What Hay is Bad for Rabbits?
If you have an adult rabbit – over the age of 5 months – the only hay that should be limited, if not eliminated from their diet is alfalfa hay. Alfalfa hay is legume hay that contains a high percentage of protein and calcium.
This high protein and calcium are great for the health of baby rabbits, but after 5 months of age can become detrimental. If your rabbit has too much calcium in their diet can result in bladder issues such as crystals, sludge and stones.
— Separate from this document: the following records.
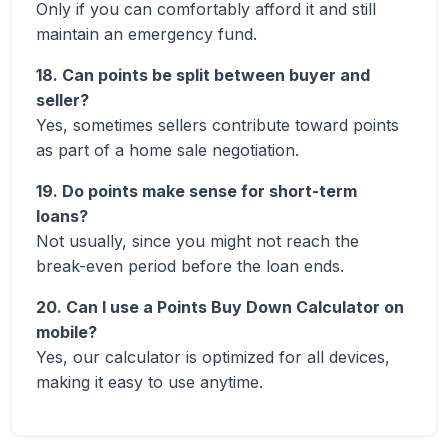
Only if you can comfortably afford it and still
maintain an emergency fund.
18. Can points be split between buyer and
seller?
Yes, sometimes sellers contribute toward points
as part of a home sale negotiation.
19. Do points make sense for short-term
loans?
Not usually, since you might not reach the
break-even period before the loan ends.
20. Can I use a Points Buy Down Calculator on
mobile?
Yes, our calculator is optimized for all devices,
making it easy to use anytime.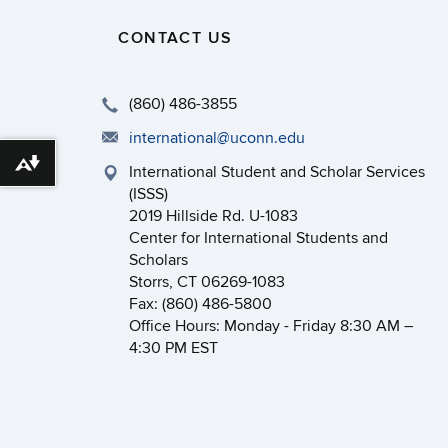
CONTACT US
(860) 486-3855
international@uconn.edu
Download alternative formats ...
International Student and Scholar Services
(ISSS)
2019 Hillside Rd. U-1083
Center for International Students and
Scholars
Storrs, CT 06269-1083
Fax: (860) 486-5800
Office Hours: Monday - Friday 8:30 AM –
4:30 PM EST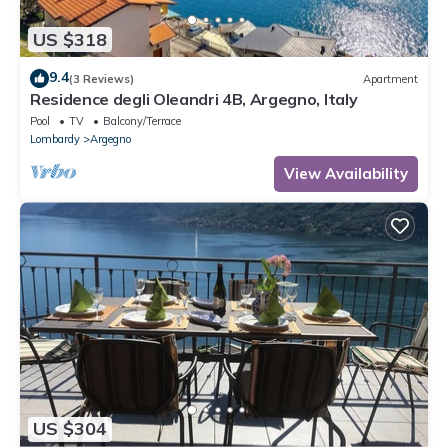
US $318
9.4
(3 Reviews)
Apartment
Residence degli Oleandri 4B, Argegno, Italy
Pool
TV
Balcony/Terrace
Lombardy
Argegno
View Availability
US $304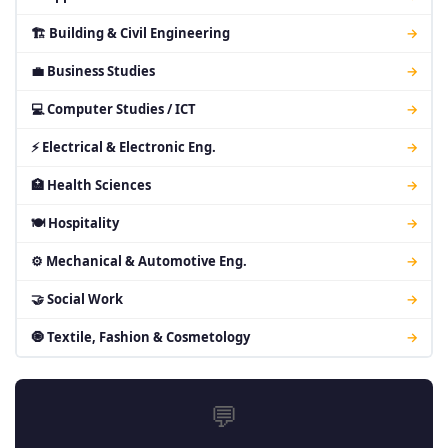
🏗 Building & Civil Engineering
→
💼 Business Studies
→
💻 Computer Studies / ICT
→
⚡ Electrical & Electronic Eng.
→
🏥 Health Sciences
→
🍽 Hospitality
→
⚙ Mechanical & Automotive Eng.
→
🤝 Social Work
→
🧿 Textile, Fashion & Cosmetology
→
💬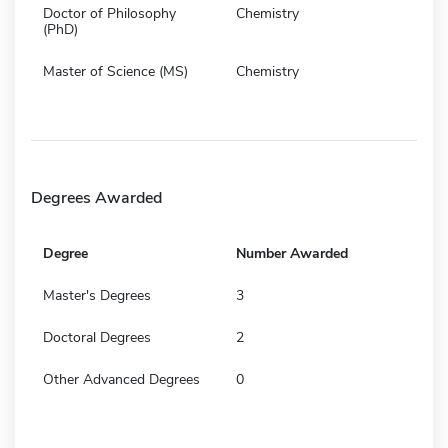
Doctor of Philosophy
Chemistry
(PhD)
Master of Science (MS)
Chemistry
Degrees Awarded
Degree
Number Awarded
Master's Degrees
3
Doctoral Degrees
2
Other Advanced Degrees
0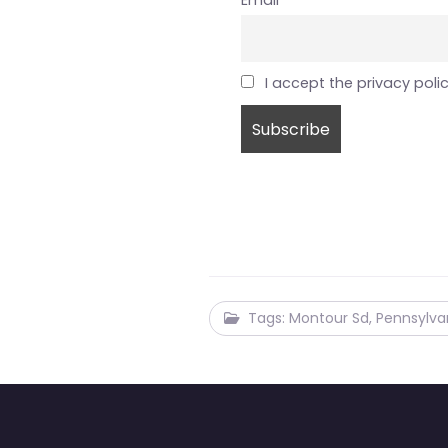
Email
I accept the privacy poli
Tags: Montour Sd, Pennsylva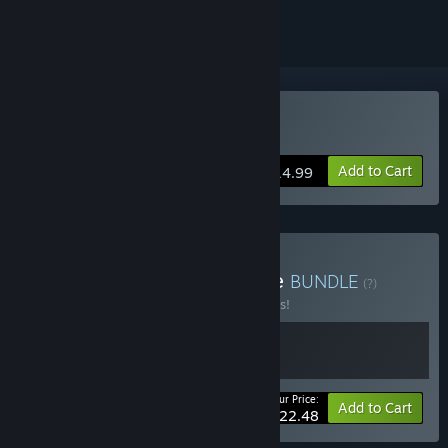
Buy Forts
Add to Cart
$14.99
Buy Forts - Firebird Bundle
BUNDLE
(?)
Buy this bundle to save 10% off all 2 items!
Your Price:
-10%
Bundle info
Add to Cart
$22.48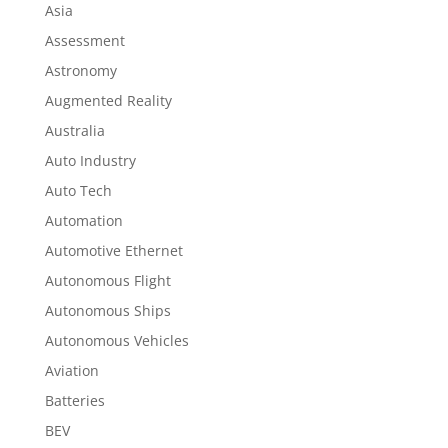
Asia
Assessment
Astronomy
Augmented Reality
Australia
Auto Industry
Auto Tech
Automation
Automotive Ethernet
Autonomous Flight
Autonomous Ships
Autonomous Vehicles
Aviation
Batteries
BEV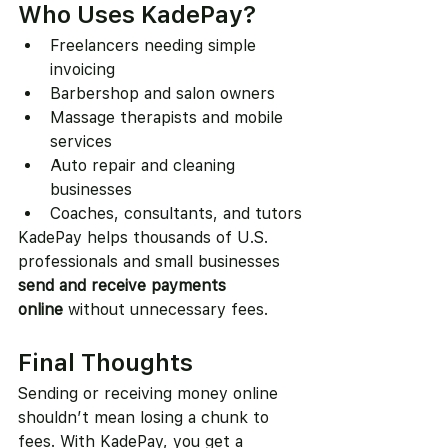
Who Uses KadePay?
Freelancers needing simple 
invoicing
Barbershop and salon owners
Massage therapists and mobile 
services
Auto repair and cleaning 
businesses
Coaches, consultants, and tutors
KadePay helps thousands of U.S. 
professionals and small businesses 
send and receive payments 
online
 without unnecessary fees.
Final Thoughts
Sending or receiving money online 
shouldn’t mean losing a chunk to 
fees. With KadePay, you get a 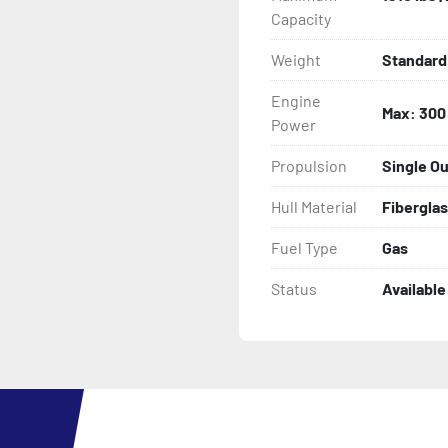
Capacity
Weight
Standard 
Engine
Max: 300
Power
Propulsion
Single O
Hull Material
Fibergla
Fuel Type
Gas
Status
Available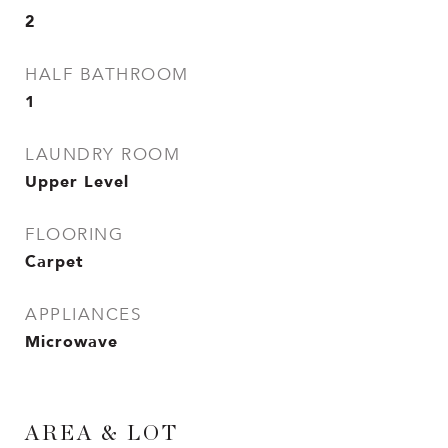
2
HALF BATHROOM
1
LAUNDRY ROOM
Upper Level
FLOORING
Carpet
APPLIANCES
Microwave
AREA & LOT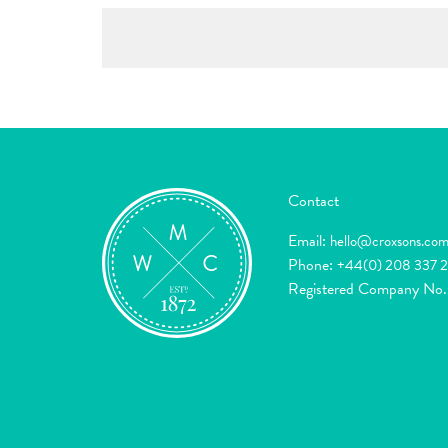
Contact
Email:
hello@croxsons.co
Phone:
+44(0) 208 337 
Registered Company No.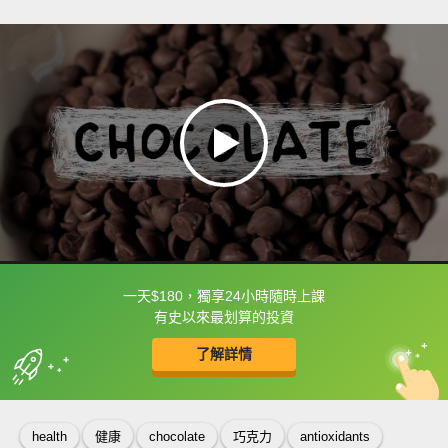
一天$180，獨享24小時隨時上課
框選或點兩下字幕可以直接查字典喔！
有史以來最划算的投資
了解詳情
英
中
收錄佳句
功能升級
health
健康
chocolate
巧克力
antioxidants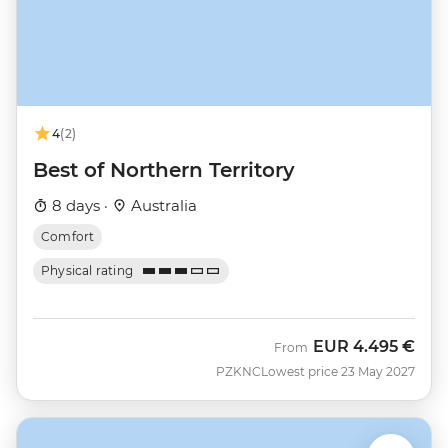
4
(2)
Best of Northern Territory
8 days ·
Australia
Comfort
Physical rating
EUR
4.495 €
From
PZKNC
Lowest price 23 May 2027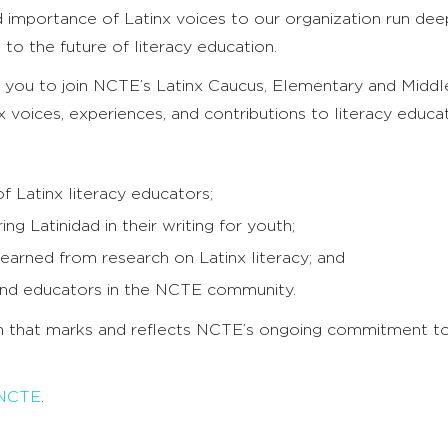
 importance of Latinx voices to our organization run deep
to the future of literacy education.
te you to join NCTE’s Latinx Caucus, Elementary and Mid
x voices, experiences, and contributions to literacy educat
 Latinx literacy educators;
g Latinidad in their writing for youth;
earned from research on Latinx literacy; and
 and educators in the NCTE community.
n that marks and reflects NCTE’s ongoing commitment to
 NCTE
.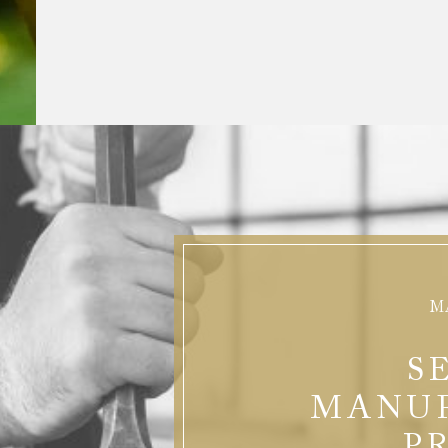
M
S
MANU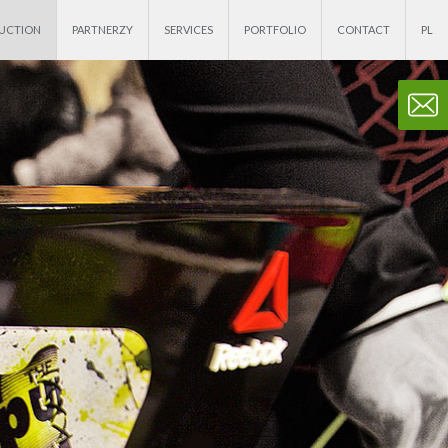
DUCTION
PARTNERZY
SERVICES
PORTFOLIO
CONTACT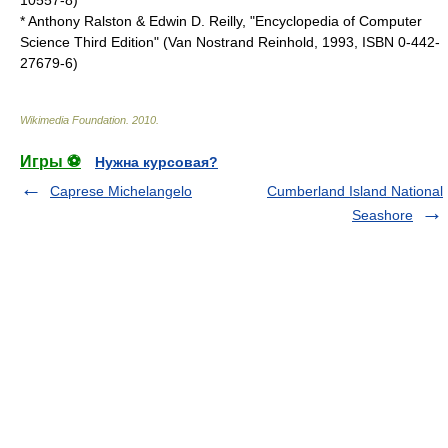
10557-8)
* Anthony Ralston & Edwin D. Reilly, "Encyclopedia of Computer
Science Third Edition" (Van Nostrand Reinhold, 1993, ISBN 0-442-
27679-6)
Wikimedia Foundation
.
2010
.
Игры ⚽
Нужна курсовая?
Caprese Michelangelo
Cumberland Island National
Seashore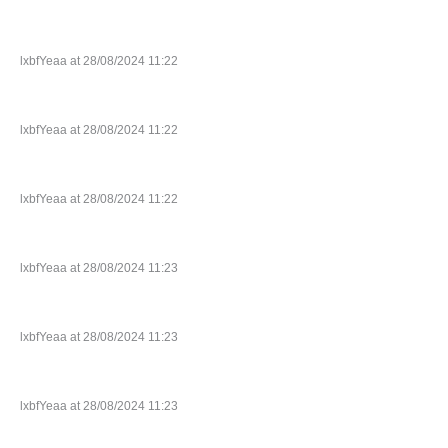
lxbfYeaa at 28/08/2024 11:22
lxbfYeaa at 28/08/2024 11:22
lxbfYeaa at 28/08/2024 11:22
lxbfYeaa at 28/08/2024 11:23
lxbfYeaa at 28/08/2024 11:23
lxbfYeaa at 28/08/2024 11:23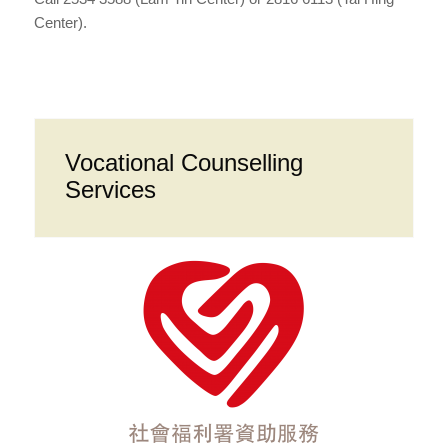
Center).
Vocational Counselling
Services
These are often medical emergencies that need to be treated with medication and/or surgery.
Timothy and other grass hay are the best choices for adult rabbits as the protein and calcium content is much lower and the hay has a much more balanced nutritional profile that allows free-range eating.
Should I Feed My Rabbit Only One Hay?
It’s perfectly okay to feed your rabbit only one type of hay. Timothy hay, in particular, is a great overall hay that will provide your rabbit with the nutrition it needs and is widely available. So if you don’t have access to other types of hay or your rabbit is picky, one type of hay is just fine.
However, there are benefits to feeding your rabbit a mixture of hays:
- More targeted or more balanced nutrition depending on your rabbit’s needs. For example, adding oat hay for more fibre if they experience GI issues.
- A variety of hay can encourage any fussy eaters to eat more hay. Some rabbits are picky, and mixing hays can entice them to eat more.
- In the case of baby rabbits, mixing alfalfa and grass hay can help with transitioning to just grass hay after 5 months of age.
Overall, oat hay is good for rabbits. However, due to the crunchy texture and larger stalks, many rabbits prefer to just eat the oats out of the hay. In these cases, it’s best to use oat hay as a mix-in with another grass hay such as timothy hay to ensure they are eating enough hay to maintain their overall health and digestion.